Turlough Park House - Museum of Country Life
The National Museum of Ireland-Country Life, in Turlough Park, Castlebar, Co. Mayo, the first branch of the National Museum of Ireland to be located outside of Dublin, was officially opened by the Minister for Arts, Heritage, Gaeltacht and the Islands, Ms. de Valera T.D. on 9th September 2001. Since then over 1.1million people from all over the world have visited the museum
The Buildings - Turlough Park House
Located off the N5, four miles east of Castlebar, Turlough Park House was designed by Thomas Newenham Deane, who also designed the National Museum building at Kildare Street, Dublin. The house is in the High Victorian Gothic style and was built in 1865.
The Buildings - Museum Galleries
The main exhibition gallery, is a four story curved, stone clad block which is set into and forms an end to the terraces of the gardens leading to the artificial lake while the new storage buildings which evokes the simple forms of agricultural buildings, were designed by the Architectural Services of the Office of Public Works. The Exhibition Galleries total approximately 1800 square metres.

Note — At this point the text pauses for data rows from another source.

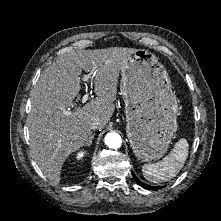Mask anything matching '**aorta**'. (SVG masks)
Instances as JSON below:
<instances>
[{
    "label": "aorta",
    "mask_w": 221,
    "mask_h": 221,
    "mask_svg": "<svg viewBox=\"0 0 221 221\" xmlns=\"http://www.w3.org/2000/svg\"><path fill=\"white\" fill-rule=\"evenodd\" d=\"M105 144L109 148L117 149L121 146L122 139L119 134H117L115 132H111L105 136Z\"/></svg>",
    "instance_id": "aorta-1"
}]
</instances>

The Museum is home to the National Folklife Collection. Over four floors the exhibition portrays the lives of ordinary people in rural Ireland, in the period 1850 - 1950, emphasising the continuity of traditions of lifestyles, which were established for several hundred years and lasted well into the twentieth century.
Folklife: Romanticism and Reality which incorporates sections dealing with Folklife and Folklore and how the Folklife Collection in the Museum started.
The Times which puts the main exhibition into an historical context with emphasis on the periods immediately after the Famine, the Land War, Land League and Home Rule agitation of the late nineteenth century and the resolution of the land question in post independent Ireland.
The Natural Environment which looks at the way of life in rural Ireland and how it was influenced by landscape and its resources.
Activities in the Home and on the Farm encompassing building and furnishing, maintaining a house and feeding and clothing the family and the various activities associated with these processes including references to trade and craftsmen and women.
Working on the Land and Water including managing livestock and fowl, cultivating potatoes and serials and cutting and saving turf. This component will also look at sea and fresh water fishing and will also incorporate the various trades associated with these activities.
- Life in the community looks at a year of life using a cyclical arrangement and examines events such as St. Bridget’s day, St. Patrick’s day, Easter, May Day, Lunasa, Samhna and Christmas and also examines other events such as christenings, first day at school, weddings and waking the dead.
Other facilities include temporary exhibition galleries, audio visual theatre and activity and resource rooms.